Input Context Systems

Then somewhere in your features you will have a system that reacts to input entities that have click components:

using System.Collections.Generic;
using Entitas;

public sealed class AddClickSystem : ReactiveSystem<InputEntity>
{
    readonly InputContext _context;

    public AddClickSystem(Contexts contexts) : base(contexts.input)
    {
        _context = contexts.input;
    }

    protected override Collector<InputEntity> GetTrigger(IContext<InputEntity> context)
    {
        return context.CreateCollector(InputMatcher.Click, GroupEvent.Added);
    }

    protected override bool Filter(InputEntity entity)
    {
        return entity.hasInputId;
    }

    protected override void Execute(List<InputEntity> entities)
    {

        foreach (var e in entities)
        {
            // Find the game entity with the name of the input id.
            var obj = Contexts.sharedInstance.game.GetEntitiesWithName(e.inputId.value).SingleEntity();
            
            if (obj != null && obj.hasButtonState)
            {
                obj.ReplaceButtonState(!obj.buttonState.buttonState);                      
            }
            e.RemoveClick();
        }
    }
}

This system is to tidy up any inputs after they have been issued:

using System.Collections.Generic;
using Entitas;
using System.Linq;
using UnityEngine;
using System;

public sealed class RemoveClickSystem : ReactiveSystem<InputEntity> {

    readonly InputContext _context;
    
    public RemoveClickSystem(Contexts contexts) : base(contexts.input) {
        _context = contexts.input;       
    }

    protected override Collector<InputEntity> GetTrigger(IContext<InputEntity> context) {
        return context.CreateCollector(InputMatcher.Click, GroupEvent.Removed);
    }

    protected override bool Filter(InputEntity entity) {
        return entity.isEnabled;
    }

    protected override void Execute(List<InputEntity> entities) {
        foreach(var e in entities) {
            Contexts.sharedInstance.input.DestroyEntity(e);
        }
    }
}

Game Context Systems

Now that a entity has been changed in the game context, a system can react to the change.
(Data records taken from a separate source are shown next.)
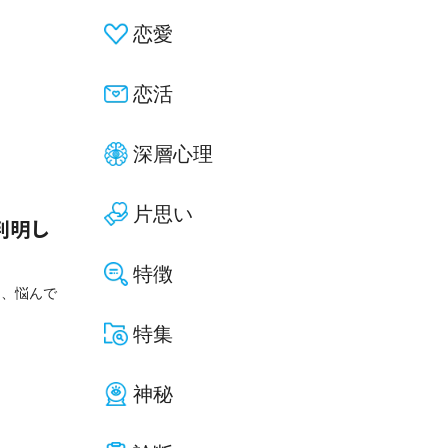
恋愛
恋活
深層心理
片思い
判明し
特徴
と、悩んで
特集
神秘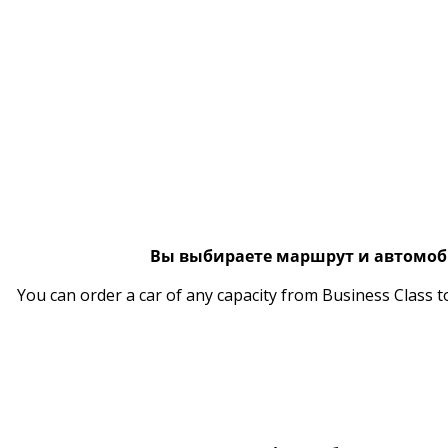
Вы выбираете маршрут и автомо
You can order a car of any capacity from Business Class t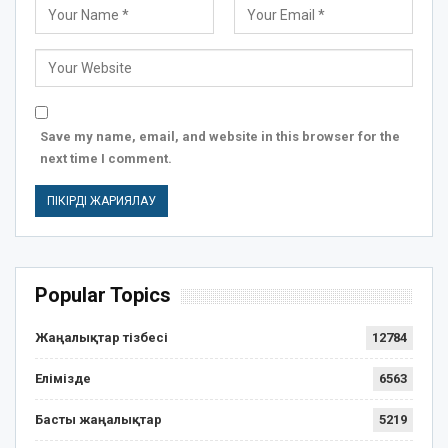
Save my name, email, and website in this browser for the
next time I comment.
Popular Topics
Жаңалықтар тізбесі
12784
Елімізде
6563
Басты жаңалықтар
5219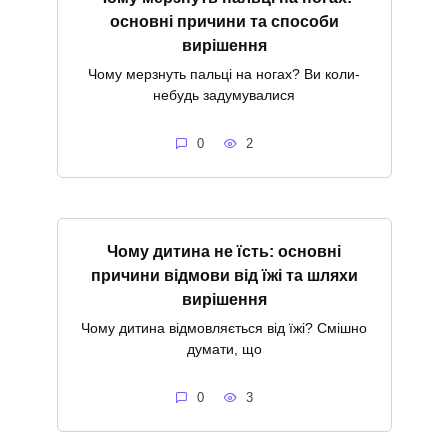
основні причини та способи
вирішення
Чому мерзнуть пальці на ногах? Ви коли-
небудь задумувалися
0
2
Чому дитина не їсть: основні
причини відмови від їжі та шляхи
вирішення
Чому дитина відмовляється від їжі? Смішно
думати, що
0
3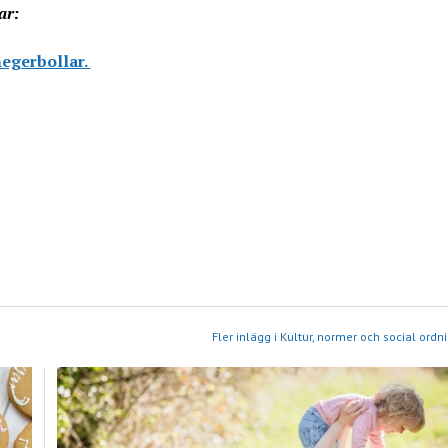
ar:
negerbollar.
Fler inlägg i Kultur, normer och social ordn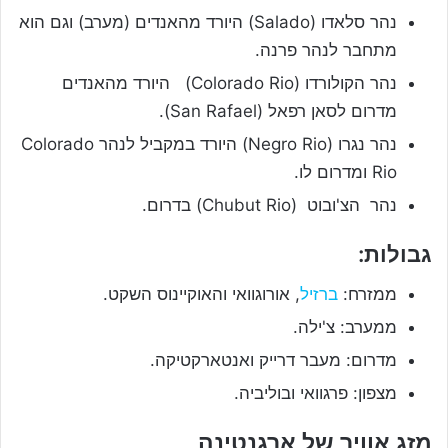
נהר סלאדו (Salado) היורד מהאנדים (מערב) וגם הוא
מתחבר לנהר פרנה.
נהר הקולורדו (Colorado Rio) היורד מהאנדים
מדרום לסאן רפאל (San Rafael).
נהר נגרו (Negro Rio) היורד במקביל לנהר Colorado
Rio ומדרום לו.
נהר הצ'ובוט (Chubut Rio) בדרום.
גבולות:
ממזרח:
ברזיל
, אורוגוואי והאוקיינוס השקט.
ממערב: צ'ילה.
מדרום: מעבר דרייק ואנטארקטיקה.
מצפון: פרגוואי ובוליביה.
מזג אוויר של ארגנטינה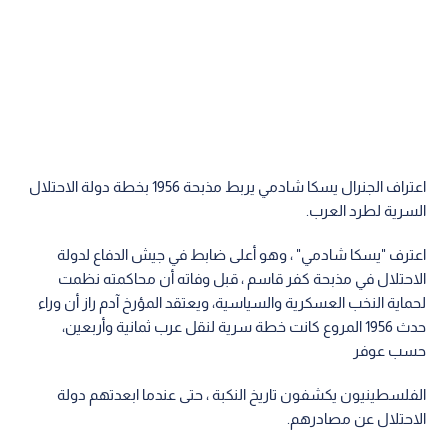
اعتراف الجنرال يسكا شادمي يربط مذبحة 1956 بخطة دولة الاحتلال
السرية لطرد العرب.
اعترف "يسكا شادمي" ، وهو أعلى ضابط في جيش الدفاع لدولة
الاحتلال في مذبحة كفر قاسم ، قبل وفاته أن محاكمته نظمت
لحماية النخب العسكرية والسياسية، ويعتقد المؤرخ آدم راز أن وراء
حدث 1956 المروع كانت خطة سرية لنقل عرب ثمانية وأربعين،
حسب عوفر
الفلسطينيون يكشفون تاريخ النكبة ، حتى عندما ابعدتهم دولة
الاحتلال عن مصادرهم.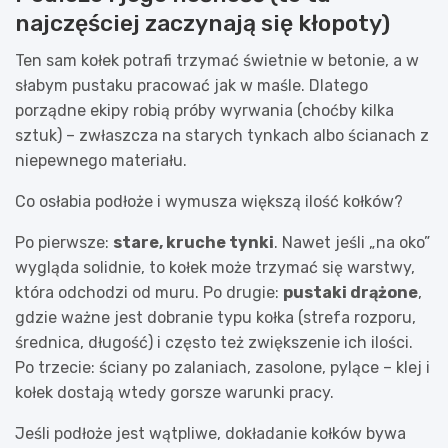
najczęściej zaczynają się kłopoty)
Ten sam kołek potrafi trzymać świetnie w betonie, a w
słabym pustaku pracować jak w maśle. Dlatego
porządne ekipy robią próby wyrwania (choćby kilka
sztuk) – zwłaszcza na starych tynkach albo ścianach z
niepewnego materiału.
Co osłabia podłoże i wymusza większą ilość kołków?
Po pierwsze:
stare, kruche tynki
. Nawet jeśli „na oko”
wygląda solidnie, to kołek może trzymać się warstwy,
która odchodzi od muru. Po drugie:
pustaki drążone
,
gdzie ważne jest dobranie typu kołka (strefa rozporu,
średnica, długość) i często też zwiększenie ich ilości.
Po trzecie: ściany po zalaniach, zasolone, pylące – klej i
kołek dostają wtedy gorsze warunki pracy.
Jeśli podłoże jest wątpliwe, dokładanie kołków bywa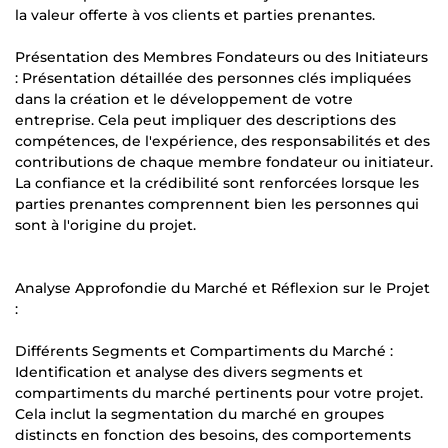
la valeur offerte à vos clients et parties prenantes.
Présentation des Membres Fondateurs ou des Initiateurs
: Présentation détaillée des personnes clés impliquées
dans la création et le développement de votre
entreprise. Cela peut impliquer des descriptions des
compétences, de l'expérience, des responsabilités et des
contributions de chaque membre fondateur ou initiateur.
La confiance et la crédibilité sont renforcées lorsque les
parties prenantes comprennent bien les personnes qui
sont à l'origine du projet.
Analyse Approfondie du Marché et Réflexion sur le Projet
:
Différents Segments et Compartiments du Marché :
Identification et analyse des divers segments et
compartiments du marché pertinents pour votre projet.
Cela inclut la segmentation du marché en groupes
distincts en fonction des besoins, des comportements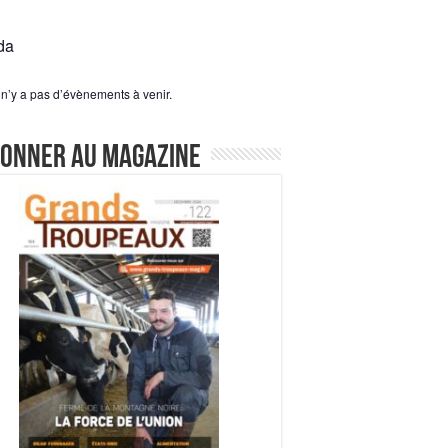
da
l n’y a pas d’évènements à venir.
bonner au magazine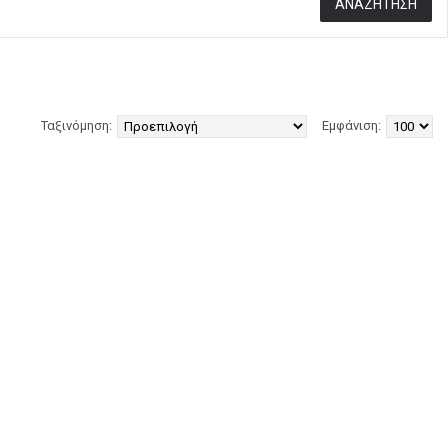
Ταξινόμηση:
Εμφάνιση: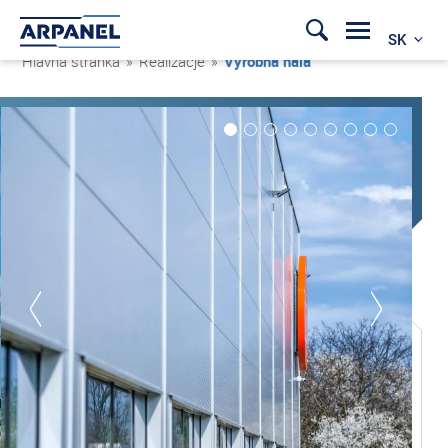
SK
Hlavná stránka
»
Realizacje
»
Výrobná hala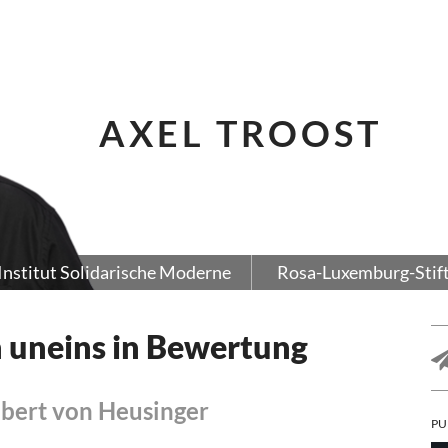
AXEL TROOST
Institut Solidarische Moderne
Rosa-Luxemburg-Stif
n uneins in Bewertung
bert von Heusinger
PU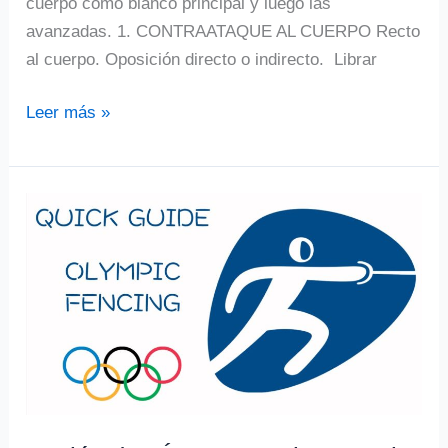
cuerpo como blanco principal y luego las
avanzadas. 1. CONTRAATAQUE AL CUERPO Recto
al cuerpo. Oposición directo o indirecto. Librar
Sesión
Leer más »
de
video:
Emilio
Mochón
del
Club
Esgrima
Barajas,
nos
enseña
los
CONTRAATAQUES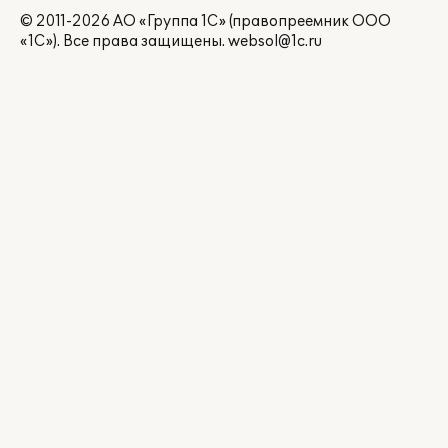
© 2011-2026 АО «Группа 1С» (правопреемник ООО
«1С»). Все права защищены.
websol@1c.ru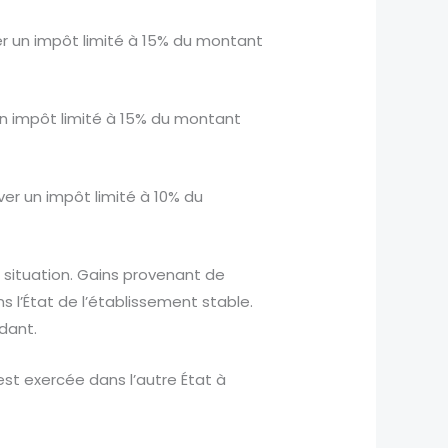
ver un impôt limité à 15% du montant
 un impôt limité à 15% du montant
ver un impôt limité à 10% du
 situation. Gains provenant de
s l’État de l’établissement stable.
dant.
est exercée dans l’autre État à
In this network example the input is decoupled from the game state so that the local system is responsible for changing the view and state of the object.

using System;
using System.Collections.Generic;
using Entitas;

public sealed class ButtonSystem : ReactiveSystem<GameEntity>
{
    readonly GameContext _context;
    public ButtonSystem(Contexts contexts) : base(contexts.game){
        _context = contexts.game;
    }

    protected override Collector<GameEntity> GetTrigger(IContext<GameEntity> context)
    {
        return context.CreateCollector(GameMatcher.ButtonState);
    }

    protected override bool Filter(GameEntity entity)
    {
        return entity.hasButtonState && entity.hasView;
    }

    protected override void Execute(List<GameEntity> entities)
    {
        foreach(var e in entities){            
            // Let the editor configured game object handle colour changes
            if(e.view.gameObject.GetComponent<Widgets.ButtonWidget>())
                e.view.gameObject.GetComponent<Widgets.ButtonWidget>().SetState(e.buttonState.buttonState);
        }
    }    
    
}

Your button should change colour now.